Warning: This post is based on superseded information.

View the final conference package here.

The Joint Committee on the Judiciary reported out to the Senate today a broad criminal justice reform package.   The bill has 240 sections and runs to 115 pages.

While sometimes incarceration is necessary, it is almost always harmful.  We need to do everything we can to avoid unnecessary incarceration, to promote healing within prisons and during the re-entry process and to make it easier for people to get back on their feet. This bill speaks to all those goals.  At the same time it supports law enforcement in addressing the most serious crimes.

At the front end of the system, the bill seeks to cut the flow in the “school to prison pipeline” by reducing the use of arrest as a tool of school discipline.  It decriminalizes “disturbing a school assembly.”  Of course, if a disorderly student won’t leave the premises or actually assaults someone, arrest remains available.

The bill also provides that offenders who have not reached the age of 19 will generally be treated as juveniles in the court system, shifting young people of high-school age out of the more punitive adult system.

The bill will make diversion to a program, as an alternative to the criminal process, more available for young adults and for people with addictions.

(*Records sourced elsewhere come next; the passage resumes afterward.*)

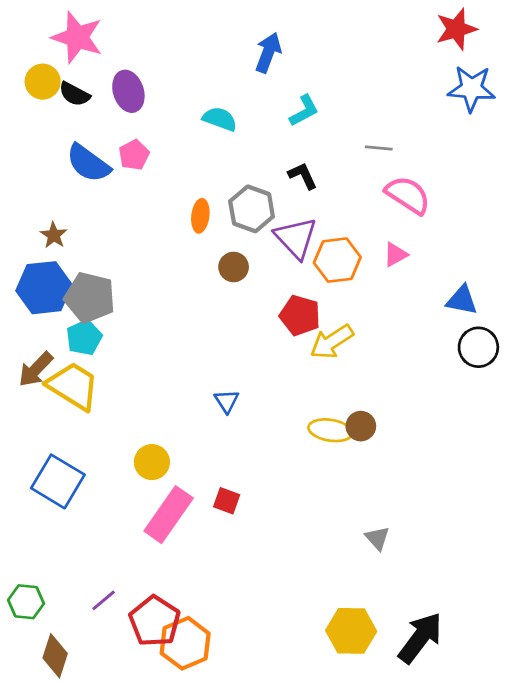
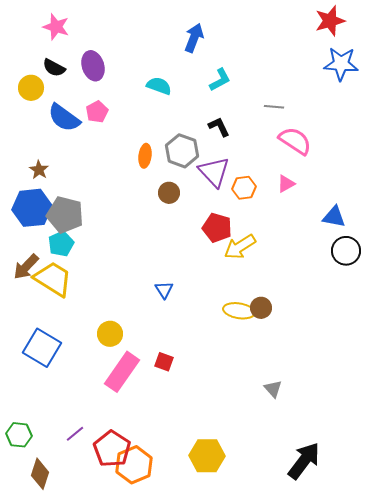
pink star: (77, 37) -> (56, 27), size x0.7
yellow circle: (43, 82) -> (31, 88), moved
orange hexagon: (337, 260) -> (244, 188), size x0.7
yellow hexagon: (351, 631) -> (207, 456), moved

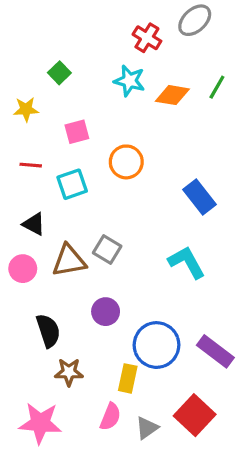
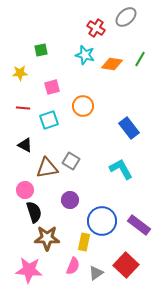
green square: (59, 73) -> (41, 50), turned 32
pink circle: (23, 269) -> (25, 190), moved
brown star: (69, 372) -> (47, 238), size x1.4

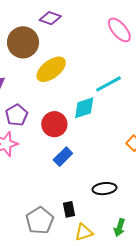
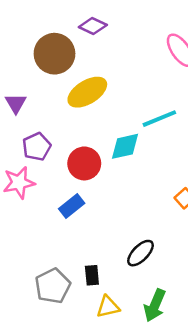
blue rectangle: (63, 157) -> (72, 206), moved
black ellipse: (104, 189) -> (140, 253), turned -45
green arrow: (119, 228) -> (155, 305), size x1.4

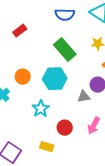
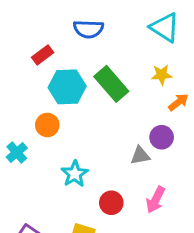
blue semicircle: (65, 15) -> (88, 29), moved
cyan hexagon: (55, 79) -> (67, 87), moved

The bill will also support the expansion of restorative justice approaches in appropriate cases.

It creates a framework to support a recent Supreme Judicial Court decision that will prevent people from being incarcerated solely due to their inability to afford bail.  Even brief incarcerations are very disruptive for people who have any life responsibilities. Detention should be reserved for those who really won’t come back to court or who pose a real danger to the public.

Low-level drug dealers are often people with addictions.  The bill repeals minimum mandatory sentences for all retail drug-dealing offenses (except for sales involving minors, which are surprisingly rare).

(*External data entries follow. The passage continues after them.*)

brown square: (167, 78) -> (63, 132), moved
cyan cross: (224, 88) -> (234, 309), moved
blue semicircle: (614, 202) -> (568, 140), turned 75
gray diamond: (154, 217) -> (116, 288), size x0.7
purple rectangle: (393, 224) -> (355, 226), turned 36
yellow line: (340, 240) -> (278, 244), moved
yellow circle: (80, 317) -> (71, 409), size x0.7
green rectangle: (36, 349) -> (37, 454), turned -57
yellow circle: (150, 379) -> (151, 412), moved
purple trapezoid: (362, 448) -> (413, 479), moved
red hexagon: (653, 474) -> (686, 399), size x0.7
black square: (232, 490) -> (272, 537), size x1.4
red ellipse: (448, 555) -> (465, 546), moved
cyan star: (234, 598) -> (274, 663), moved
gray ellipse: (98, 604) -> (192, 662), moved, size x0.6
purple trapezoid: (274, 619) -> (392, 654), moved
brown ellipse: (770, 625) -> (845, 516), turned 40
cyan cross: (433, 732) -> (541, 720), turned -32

It repeals existing mandatories for the offense of trafficking over 18 grams of cocaine and the offense of trafficking over 35 grams of cocaine — under the bill, one would have to sell over 100 grams of cocaine to be subject to a mandatory minimum.  Perhaps reflecting a misapplication of enforcement resources, these lower weight cocaine mandatories still account for a high volume of incarceration.

The bill does not repeal mandatory minimums for opiate trafficking and, in fact, provides that trafficking in higher weights of the emerging, highly potent, synthetic opioids like fentanyl should be subject to the same mandatory minimums as the natural opiates heroin and morphine.

Net net, the mandatories that the bill leaves in place govern only 2% of the sentenced drug cases resulting in incarceration (14% of the sentenced-years of incarceration).  We know that roughly 2/3 of drug mandatories are dropped in plea bargaining, so the indirectly affected volume is greater by a factor of roughly three — perhaps 6% of the incarcerated drug cases would continue to be related to mandatories.

The bill introduces a new protection for children of people involved in the criminal justice system, requiring the court to make written findings of necessity before sentencing the primary caretaker of a child to incarceration.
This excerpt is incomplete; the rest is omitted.